Grief in death is a strange thing.  I think most times we treat it like a problem to be solved.  We want to slap some band-aid over it, and pretend that it can be fixed. I don't think you can actually fix grief, you just live through it. Even when there is hope and peace, I feel with death there is always some part of grief that remains.  And it's like everyone knows that it takes time to heal from the death of a loved one but we all still rush to tell some one, "God will bring you peace, God will heal your heart."  And while this is true over time God can mend the brokeness if you let him, it doesn't actually  help anyone to say this.  For awhile, in the beginning the pain is just untouchable, and there is nothing you can do with it and there's no timeline for how long it might last.  It can even come and go in waves with good days and bad.  Special days and events can split the wound wide open again.

And with grief you should never try to bear it all on your own, but even with the support of friends and family in some part you do face it alone.  The beauty of love is that with each person you care for it is unique, but it also makes grief itself unique.  Pain can be shared but it can only go as far as what can typically be shared in your similar experiences.  What made them yours, made you care, made them different, and all the reasons you love them are yours alone to feel and yours alone to grieve.
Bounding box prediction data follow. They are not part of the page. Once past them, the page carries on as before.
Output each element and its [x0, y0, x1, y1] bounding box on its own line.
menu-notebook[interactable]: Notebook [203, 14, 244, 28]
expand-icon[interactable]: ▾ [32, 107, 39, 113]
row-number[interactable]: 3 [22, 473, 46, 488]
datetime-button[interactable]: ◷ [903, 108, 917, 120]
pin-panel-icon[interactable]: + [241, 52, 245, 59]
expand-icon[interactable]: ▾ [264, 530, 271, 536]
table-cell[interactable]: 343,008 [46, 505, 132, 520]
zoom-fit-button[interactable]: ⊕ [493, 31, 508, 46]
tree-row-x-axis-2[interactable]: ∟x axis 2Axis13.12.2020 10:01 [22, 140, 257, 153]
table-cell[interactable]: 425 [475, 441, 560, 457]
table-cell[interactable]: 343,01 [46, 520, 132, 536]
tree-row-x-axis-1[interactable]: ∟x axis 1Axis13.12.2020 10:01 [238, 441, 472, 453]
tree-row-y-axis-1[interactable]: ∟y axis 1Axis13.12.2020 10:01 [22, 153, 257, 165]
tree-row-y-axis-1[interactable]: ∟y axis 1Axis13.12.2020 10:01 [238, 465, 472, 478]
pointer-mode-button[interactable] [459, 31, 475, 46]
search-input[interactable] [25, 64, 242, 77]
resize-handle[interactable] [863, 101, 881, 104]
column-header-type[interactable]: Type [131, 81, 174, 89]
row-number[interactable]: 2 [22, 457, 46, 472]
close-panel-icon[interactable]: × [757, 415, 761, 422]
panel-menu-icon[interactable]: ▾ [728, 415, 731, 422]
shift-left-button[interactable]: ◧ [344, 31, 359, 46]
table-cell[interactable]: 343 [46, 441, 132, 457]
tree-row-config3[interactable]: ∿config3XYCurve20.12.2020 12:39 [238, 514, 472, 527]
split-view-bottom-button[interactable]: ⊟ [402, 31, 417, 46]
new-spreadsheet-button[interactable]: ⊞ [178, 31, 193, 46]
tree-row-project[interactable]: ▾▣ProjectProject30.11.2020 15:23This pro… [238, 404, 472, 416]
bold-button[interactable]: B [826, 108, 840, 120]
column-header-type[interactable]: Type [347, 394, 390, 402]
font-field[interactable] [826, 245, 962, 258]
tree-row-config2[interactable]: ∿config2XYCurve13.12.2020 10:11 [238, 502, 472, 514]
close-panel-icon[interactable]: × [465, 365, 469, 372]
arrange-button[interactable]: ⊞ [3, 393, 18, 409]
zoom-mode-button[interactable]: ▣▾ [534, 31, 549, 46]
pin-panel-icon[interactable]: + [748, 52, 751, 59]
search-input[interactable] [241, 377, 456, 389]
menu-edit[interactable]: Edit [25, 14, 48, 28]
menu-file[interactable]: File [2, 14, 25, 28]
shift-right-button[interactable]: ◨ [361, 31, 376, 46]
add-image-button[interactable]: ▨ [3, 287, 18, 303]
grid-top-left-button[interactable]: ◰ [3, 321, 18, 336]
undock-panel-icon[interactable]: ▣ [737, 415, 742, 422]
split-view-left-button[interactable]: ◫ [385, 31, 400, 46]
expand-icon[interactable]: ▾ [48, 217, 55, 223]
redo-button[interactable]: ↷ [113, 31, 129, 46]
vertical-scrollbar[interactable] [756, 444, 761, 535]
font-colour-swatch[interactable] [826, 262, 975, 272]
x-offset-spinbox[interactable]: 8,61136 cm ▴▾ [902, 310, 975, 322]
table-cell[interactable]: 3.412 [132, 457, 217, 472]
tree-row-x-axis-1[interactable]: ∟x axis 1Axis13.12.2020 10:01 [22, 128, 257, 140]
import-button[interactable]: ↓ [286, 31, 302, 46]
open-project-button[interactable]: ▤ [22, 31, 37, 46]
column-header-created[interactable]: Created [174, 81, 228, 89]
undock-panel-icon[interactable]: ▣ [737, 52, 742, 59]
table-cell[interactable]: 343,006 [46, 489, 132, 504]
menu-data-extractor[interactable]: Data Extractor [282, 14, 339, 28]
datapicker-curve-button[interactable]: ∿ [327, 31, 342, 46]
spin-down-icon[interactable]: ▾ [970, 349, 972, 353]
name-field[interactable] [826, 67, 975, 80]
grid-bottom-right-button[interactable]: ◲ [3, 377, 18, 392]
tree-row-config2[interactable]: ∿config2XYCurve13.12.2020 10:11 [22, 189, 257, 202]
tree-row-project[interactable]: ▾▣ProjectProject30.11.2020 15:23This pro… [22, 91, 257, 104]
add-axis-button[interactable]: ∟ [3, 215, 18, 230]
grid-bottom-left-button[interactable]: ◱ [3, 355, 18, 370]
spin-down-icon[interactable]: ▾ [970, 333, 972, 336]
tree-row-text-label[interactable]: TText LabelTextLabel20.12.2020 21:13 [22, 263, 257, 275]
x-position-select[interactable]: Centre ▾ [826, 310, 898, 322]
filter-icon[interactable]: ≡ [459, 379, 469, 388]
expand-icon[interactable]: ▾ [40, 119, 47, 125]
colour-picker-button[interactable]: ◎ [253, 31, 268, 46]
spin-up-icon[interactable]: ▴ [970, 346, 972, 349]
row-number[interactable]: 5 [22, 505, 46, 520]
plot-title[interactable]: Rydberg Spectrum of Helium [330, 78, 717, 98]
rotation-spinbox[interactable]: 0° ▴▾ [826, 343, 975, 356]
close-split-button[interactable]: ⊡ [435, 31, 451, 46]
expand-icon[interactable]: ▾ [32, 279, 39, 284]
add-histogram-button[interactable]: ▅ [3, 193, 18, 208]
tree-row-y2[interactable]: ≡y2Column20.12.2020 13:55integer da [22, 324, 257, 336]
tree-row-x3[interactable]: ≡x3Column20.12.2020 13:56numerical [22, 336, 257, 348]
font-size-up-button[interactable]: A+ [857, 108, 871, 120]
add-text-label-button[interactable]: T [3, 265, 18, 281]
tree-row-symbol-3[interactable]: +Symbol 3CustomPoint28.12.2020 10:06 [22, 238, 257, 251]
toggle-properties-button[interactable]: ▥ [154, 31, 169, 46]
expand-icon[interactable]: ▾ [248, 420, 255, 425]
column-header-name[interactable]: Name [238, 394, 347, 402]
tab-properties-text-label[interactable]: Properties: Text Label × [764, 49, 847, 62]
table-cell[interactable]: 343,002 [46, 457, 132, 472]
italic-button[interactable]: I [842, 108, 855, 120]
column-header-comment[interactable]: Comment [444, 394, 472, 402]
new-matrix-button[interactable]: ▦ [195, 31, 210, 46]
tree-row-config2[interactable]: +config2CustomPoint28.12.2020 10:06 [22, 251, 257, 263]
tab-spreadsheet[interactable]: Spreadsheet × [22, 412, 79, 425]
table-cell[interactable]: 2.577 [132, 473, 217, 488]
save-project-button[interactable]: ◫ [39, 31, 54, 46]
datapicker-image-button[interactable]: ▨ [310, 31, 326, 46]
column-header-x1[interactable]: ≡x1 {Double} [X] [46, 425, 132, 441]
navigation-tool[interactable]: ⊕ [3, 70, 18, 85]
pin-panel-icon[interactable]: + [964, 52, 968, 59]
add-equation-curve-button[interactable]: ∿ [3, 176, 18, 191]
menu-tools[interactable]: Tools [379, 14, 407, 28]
Its part of the burden that comes with the beauty of love.  It does not in anyway make love less worth it, in fact it's what makes love real.  That love can feel like a knife shoved in your heart or a bomb exploding inside of your chest in the first moments of grief,  but then maybe a day will come along when the memories aren't so painful you can once again feel the same beauty and peace that it brought. One day those memories might  make you smile with delight and joy, instead aching and in tears.  We can only hope that even if now we feel so low and weak one day we might realize loving them made us stronger made us better.

I've been praying so hard for his family, I can't imagine having to bear going through my son's funeral.